The footprints led him to a still more indistinct trail in the farther forest, a trail which went straight into the face of the fire ahead. He followed it. The distant murmur had grown into a low moaning over the tree-tops, and with it the wind was coming stronger, and the smoke thicker. For a mile he continued along the path, and then he stopped, knowing he had come to the dead-line. Over him was a swirling chaos. The fire-wind had grown into a roar before which the tree-tops bent as if struck by a gale, and in the air he breathed he could feel a swiftly growing heat. For a space he stood there, breathing quickly in the face of a mighty peril. Where had Black Roger and the Broken Man gone? What mad impulse could it be that dragged them still farther into the path of death? Or had they struck aside from the trail? Was he alone in danger?
As if in answer to the questions there came from far ahead of him a loud cry. It was Black Roger's voice, and as he listened, it called over and over again the Broken Man's name,
"Andre—Andre—Andre—"
Something in the cry held Carrigan. There was a note of terror in it, a wild entreaty that was almost drowned in the trembling wind and the moaning that was in the air. David was ready to turn back. He had already approached too near to the red line of death, yet that cry of Black Roger urged him on like the lash of a whip. He plunged ahead into the chaos of smoke, no longer able to distinguish a trail under his feet. Twice again in as many minutes he heard Black Roger's voice, and ran straight toward it. The blood of the hunter rushed over all other things in his veins. The man he wanted was ahead of him and the moment had passed when danger or fear of death could drive him back. Where Black Roger lived, he could live, and he gripped his club and ran through the low brush that whipped in stinging lashes against his face and hands.
He came to the foot of a ridge, and from the top of this he knew Black Roger had called. It was a huge hog's-back, rising a hundred feet up out of the forest, and when he reached the top of it, he was panting for breath. It was as if he had come suddenly within the blast of a hot furnace. North and east the forest lay under him, and only the smoke obstructed his vision. But through this smoke he could make out a thing that made him rub his eyes in a fierce desire to see more clearly. A mile away, perhaps two, the conflagration seemed to be splitting itself against the tip of a mighty wedge. He could hear the roar of it to the right of him and to the left, but dead ahead there was only a moaning whirlpool of fire-heated wind and smoke. And out of this, as he looked, came again the cry,
"Andre—Andre—Andre!"
Again he stared north and south through the smoke-gloom. Mountains of resinous clouds, black as ink, were swirling skyward along the two sides of the giant wedge. Under that death-pall the flames were sweeping through the spruce and cedar tops like race-horses, hidden from his eyes. If they closed in there could be no escape; in fifteen minutes they would inundate him, and it would take him half an hour to reach the safety of the clearing.
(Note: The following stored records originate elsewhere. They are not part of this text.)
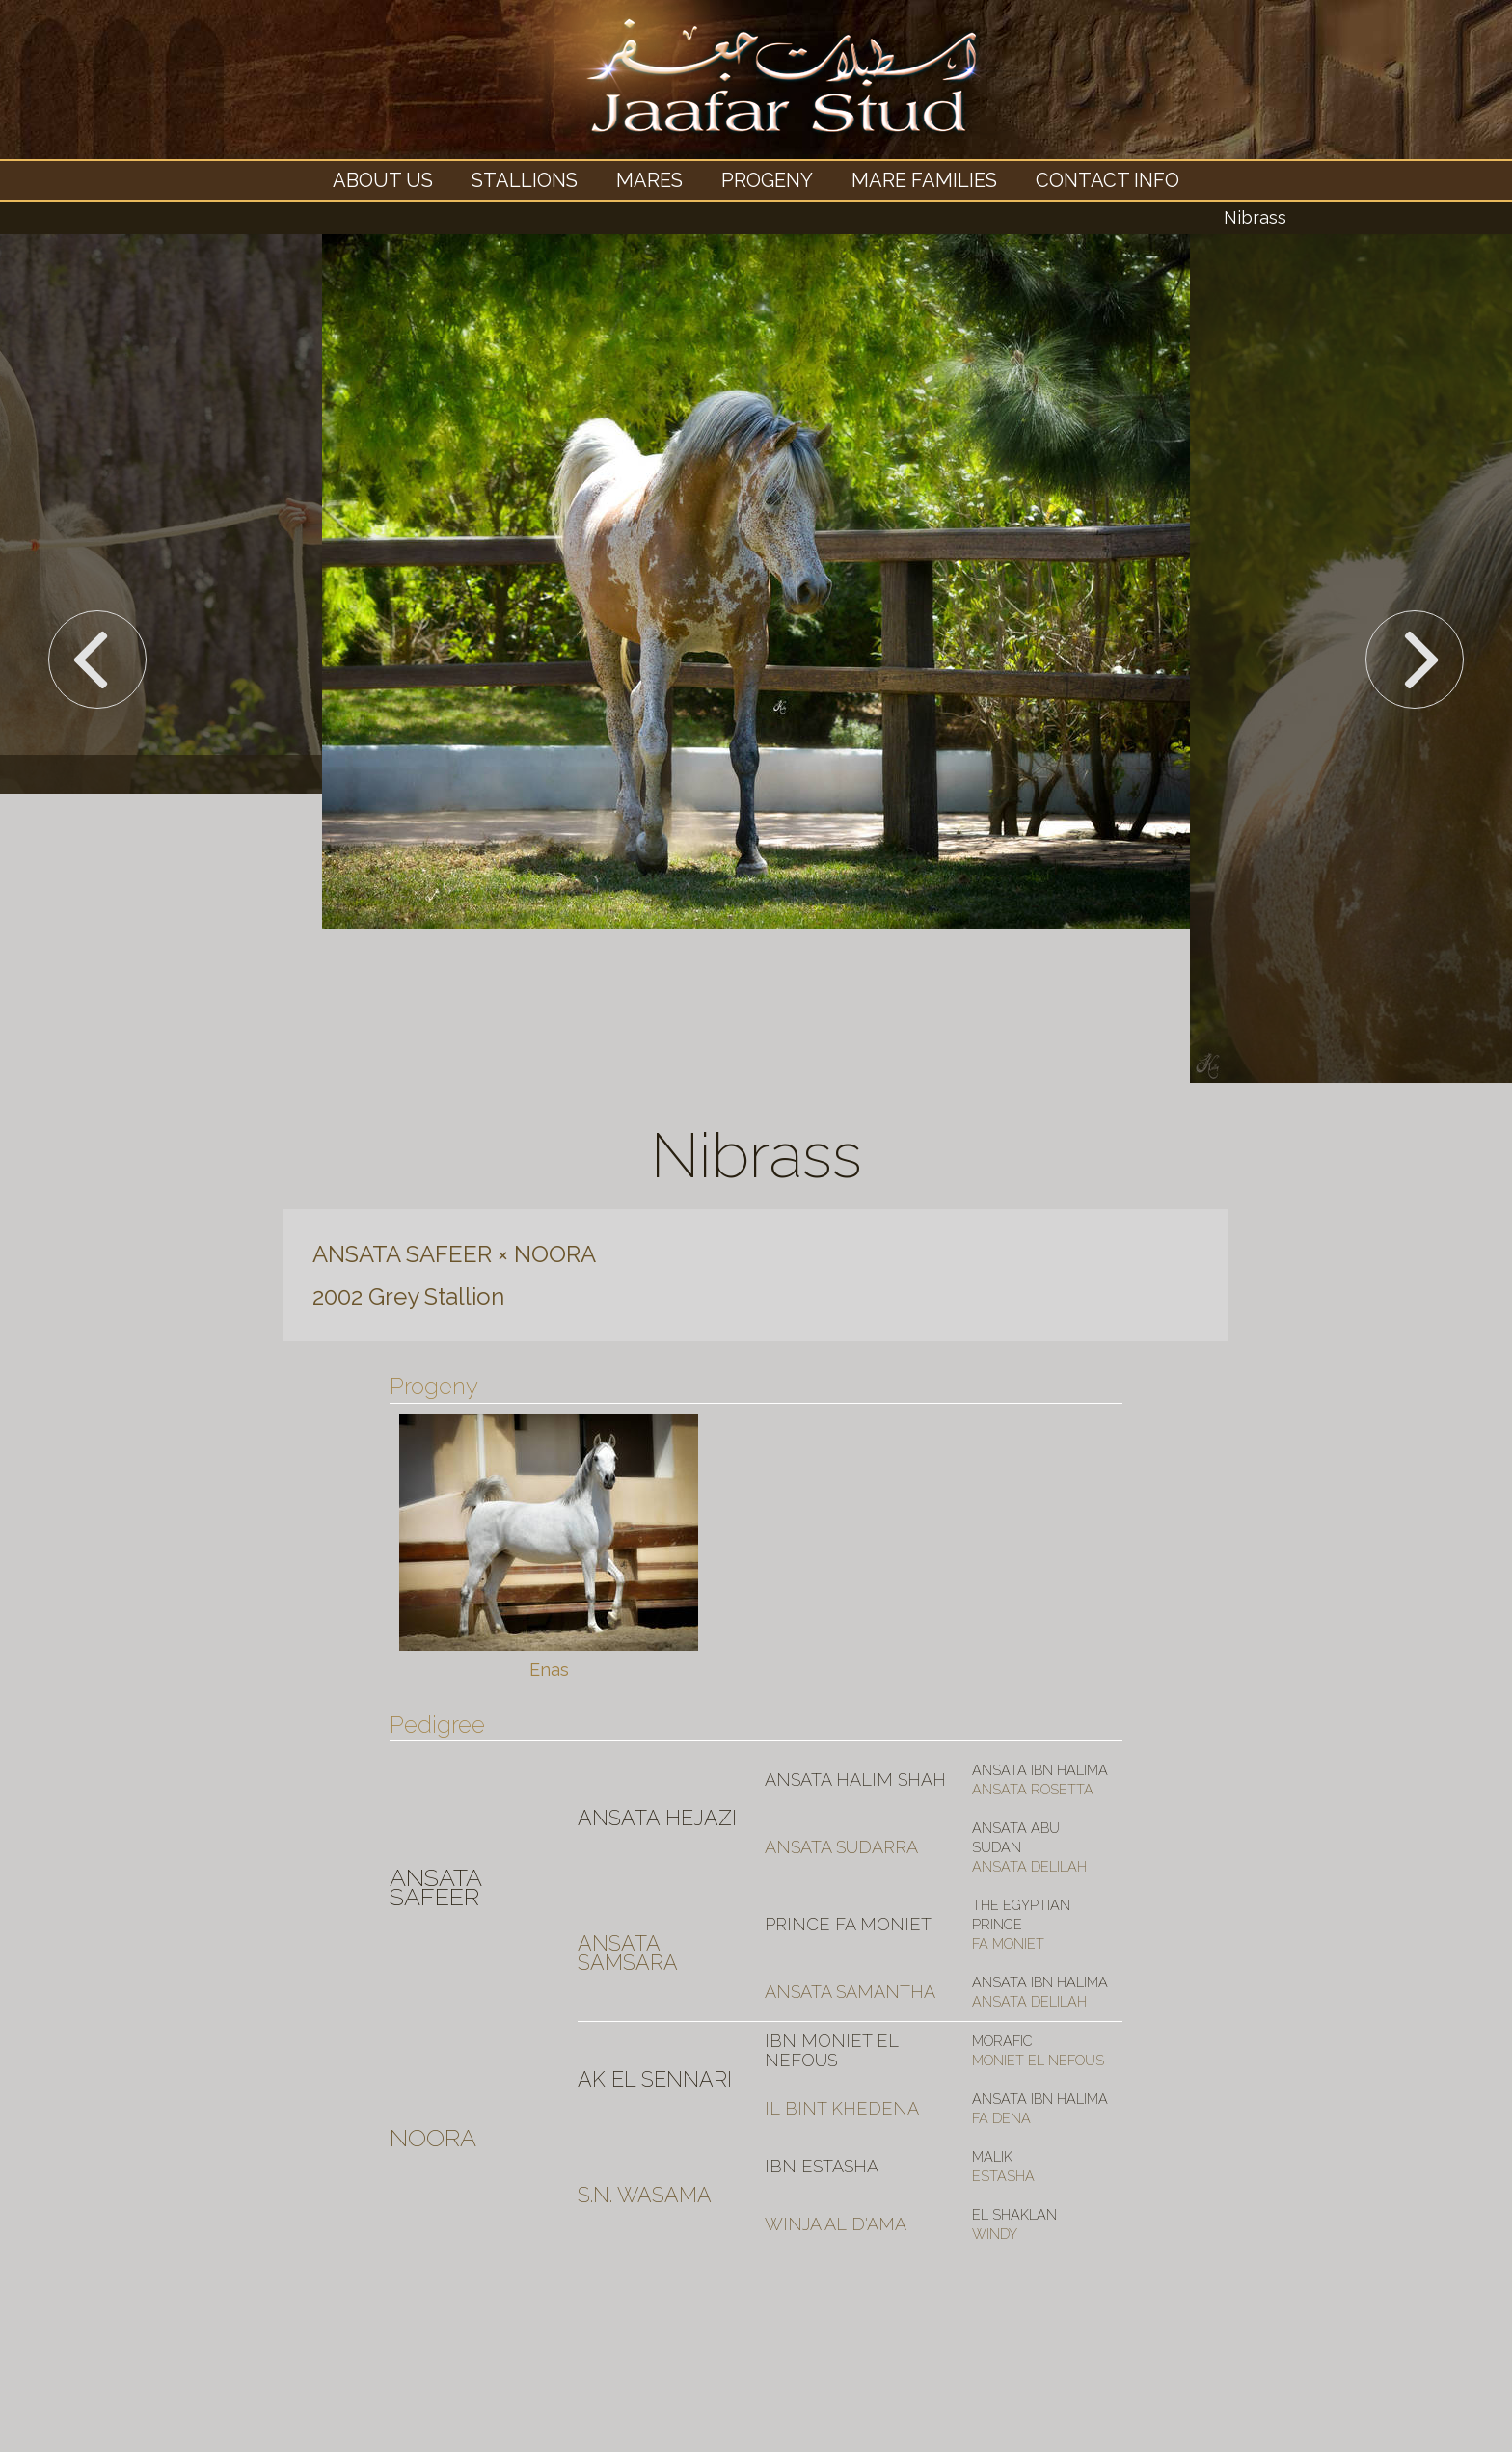  Describe the element at coordinates (525, 180) in the screenshot. I see `Stallions` at that location.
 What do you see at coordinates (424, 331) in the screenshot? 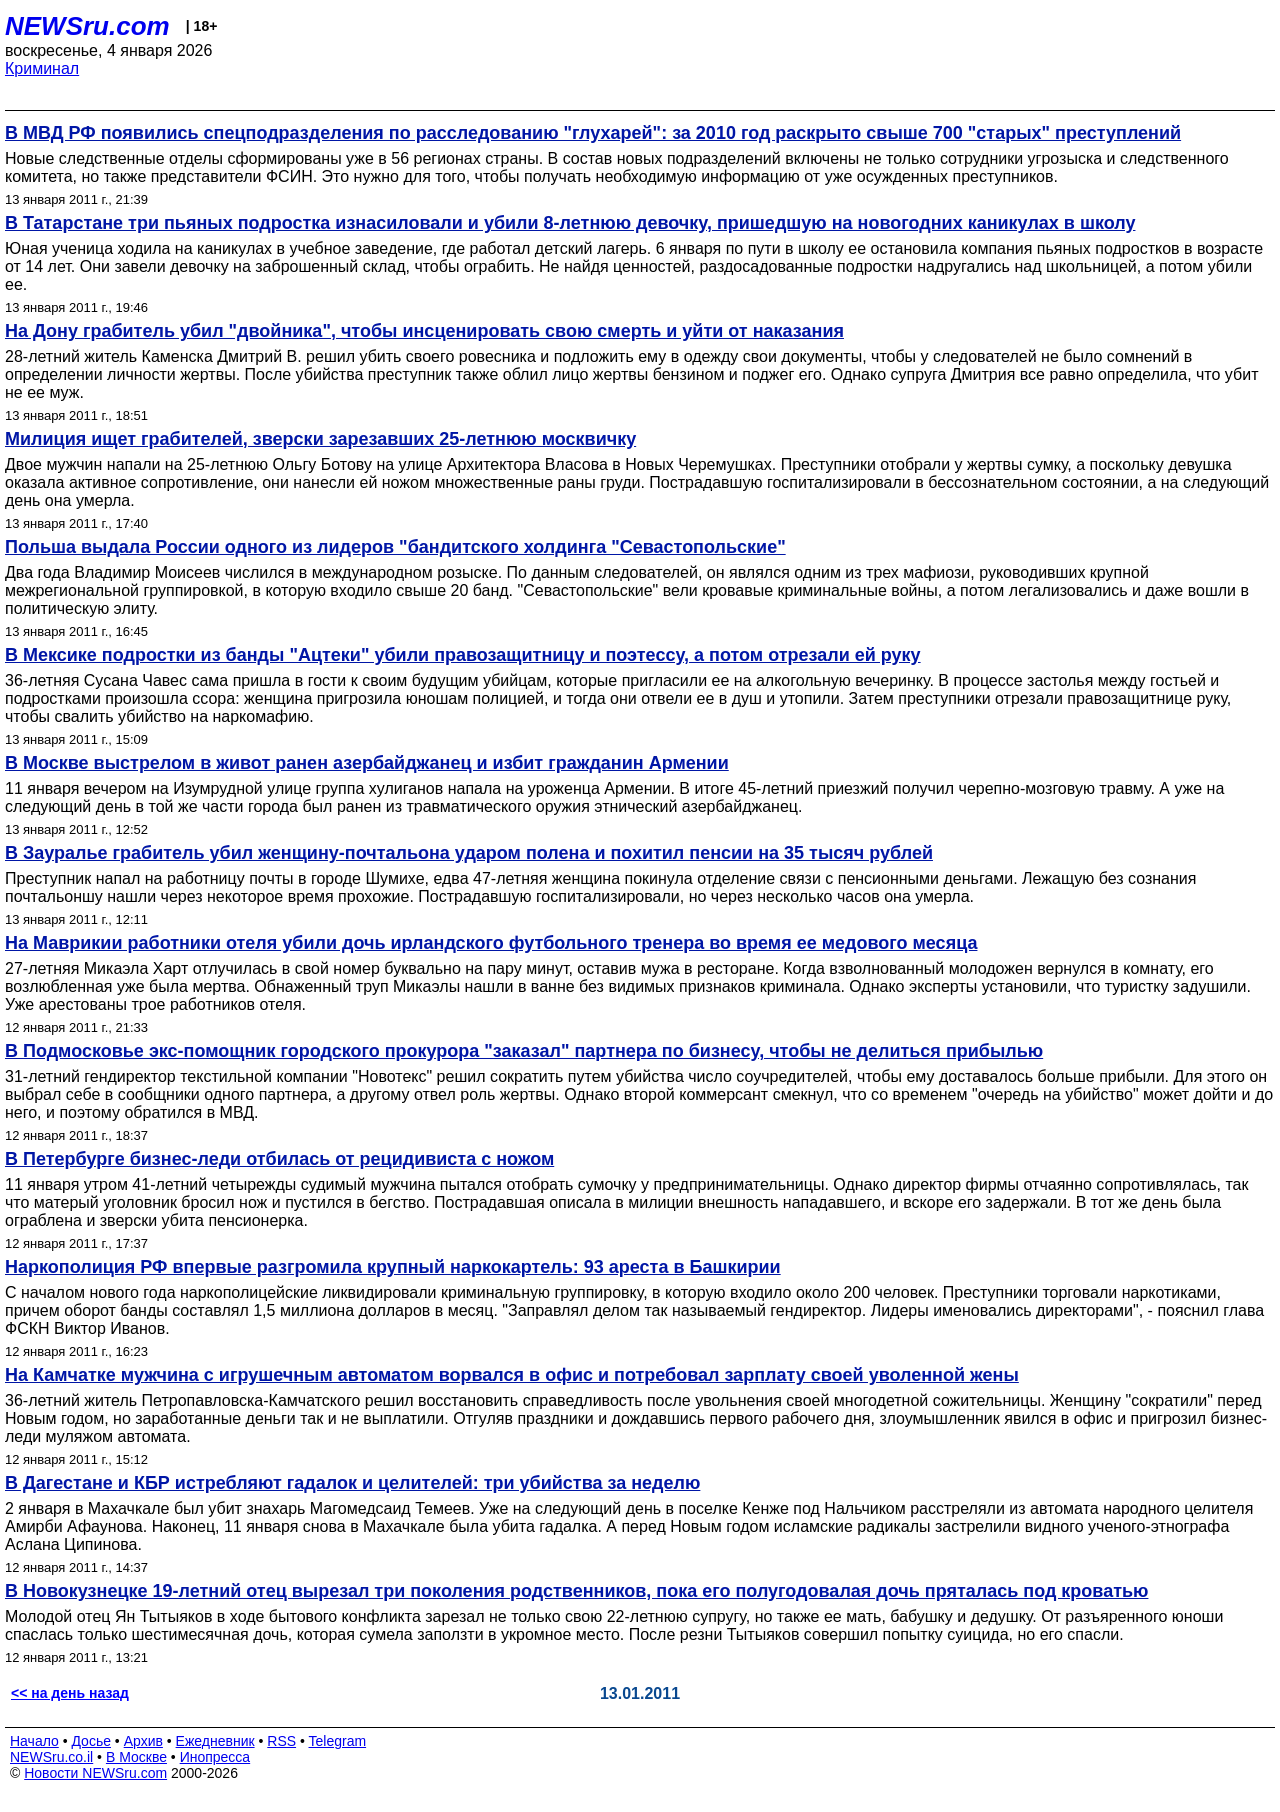 I see `На Дону грабитель убил "двойника", чтобы инсценировать свою смерть и уйти от наказания` at bounding box center [424, 331]. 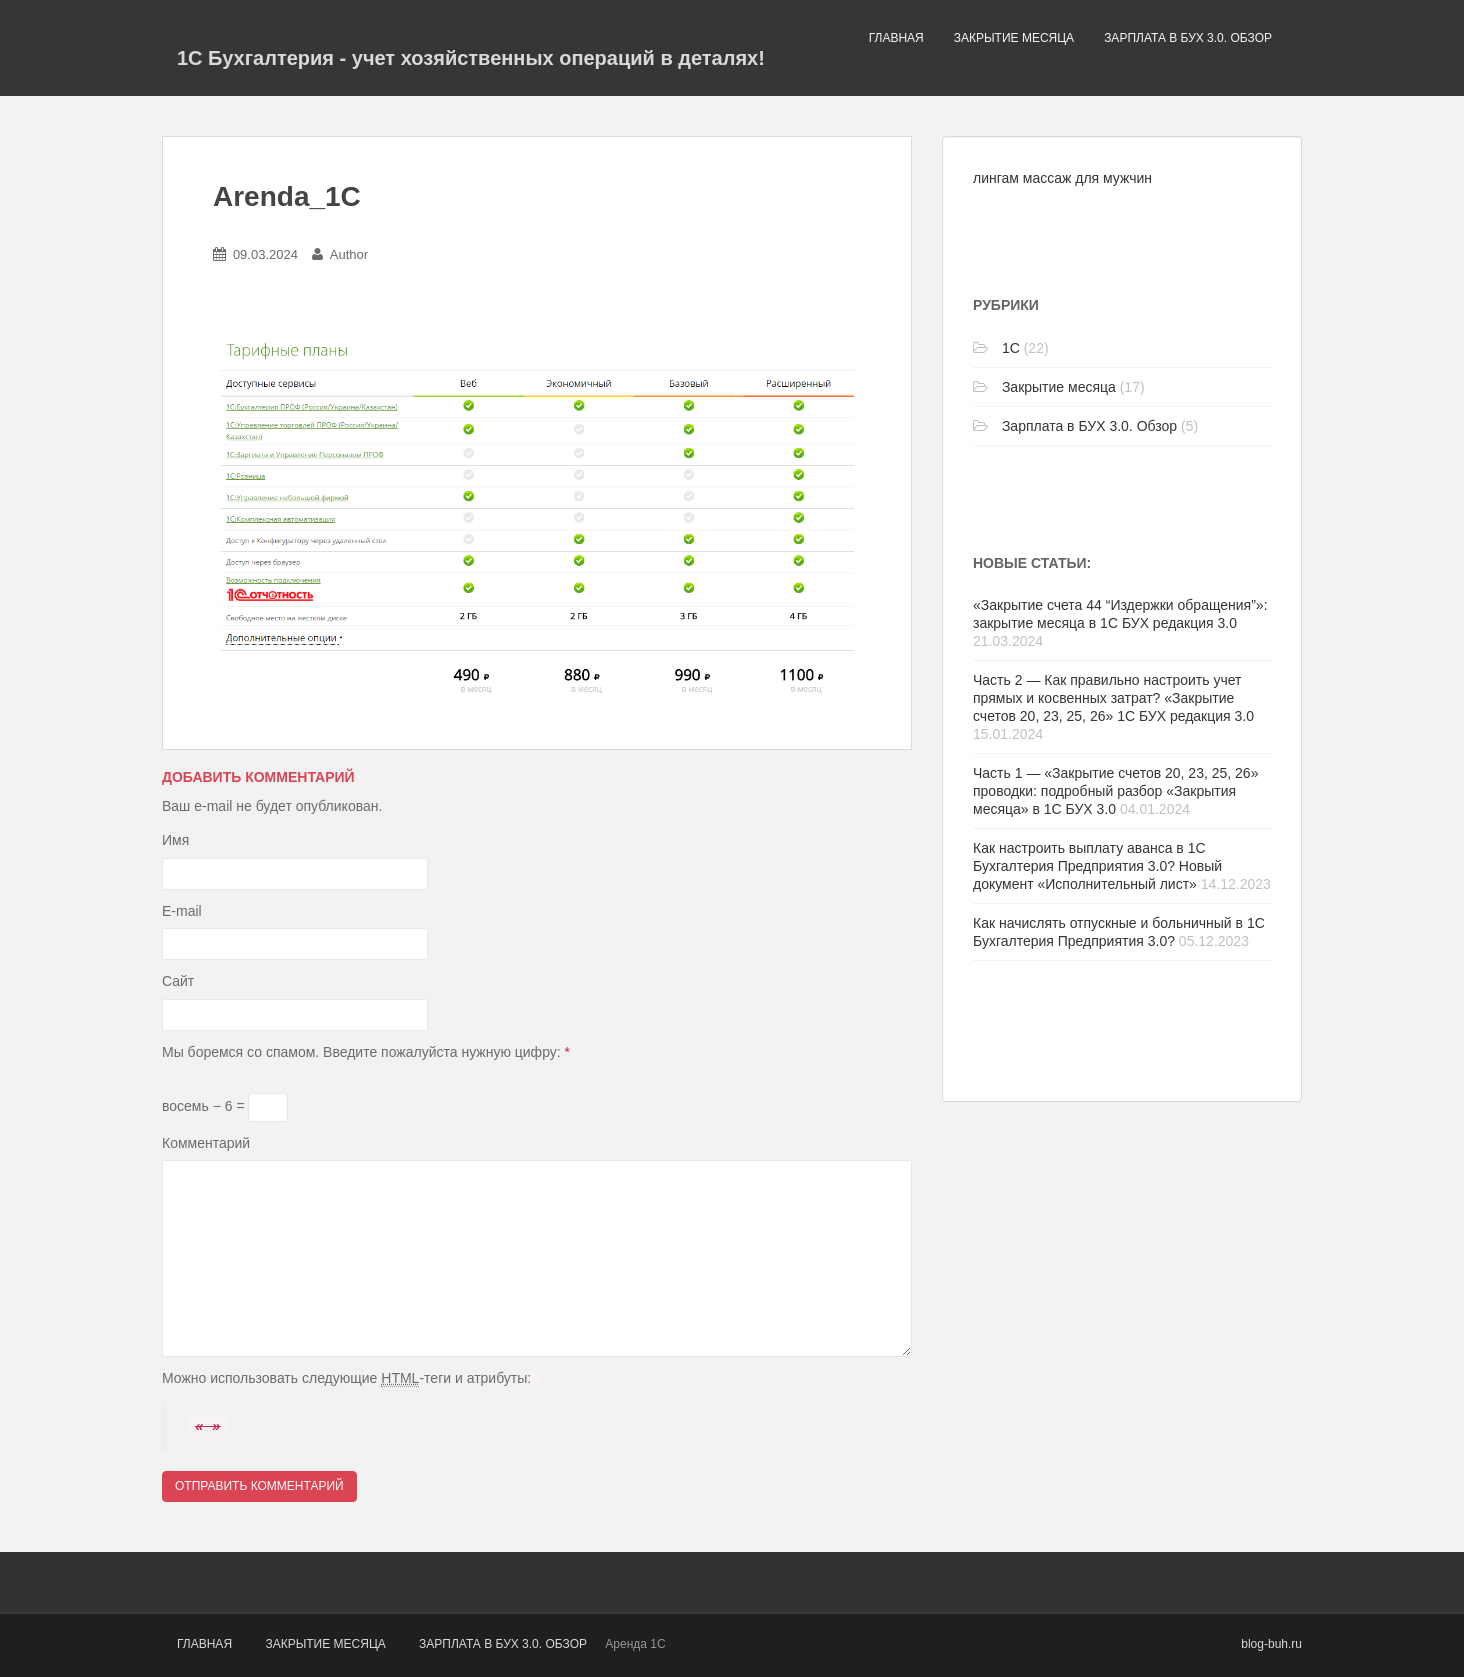 This screenshot has height=1677, width=1464. I want to click on E-mail, so click(182, 911).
His heart thumped against his ribs as he hurried down the ridge in the direction of Black Roger's voice. The giant wedge of the forest was not burning—yet, and Audemard was hurrying like mad toward the tip of that wedge, crying out now and then the name of the Broken Man. And always he kept ahead, until at last—a mile from the ridge—David came to the edge of a wide stream and saw what it was that made the wedge of forest. For under his eyes the stream split, and two arms of it widened out, and along each shore of the two streams was a wide fire-clearing made by the axes of Black Roger's people, who had foreseen this day when fire might sweep their world.
Carrigan dashed water into his eyes, and it was warm. Then he looked across. The fire had passed, the pall of smoke was clearing away, and what he saw was the black corpse of a world that had been green. It was smoldering; the deep mold was afire. Little tongues of flame still licked at ten thousand stubs charred by the fire-death—and there was no wind here, and only the whisper of a distant moaning sweeping farther and farther away.
And then, out of that waste across the river, David heard a terrible cry. It was Black Roger, still calling—even in that place of hopeless death—for Andre, the Broken Man!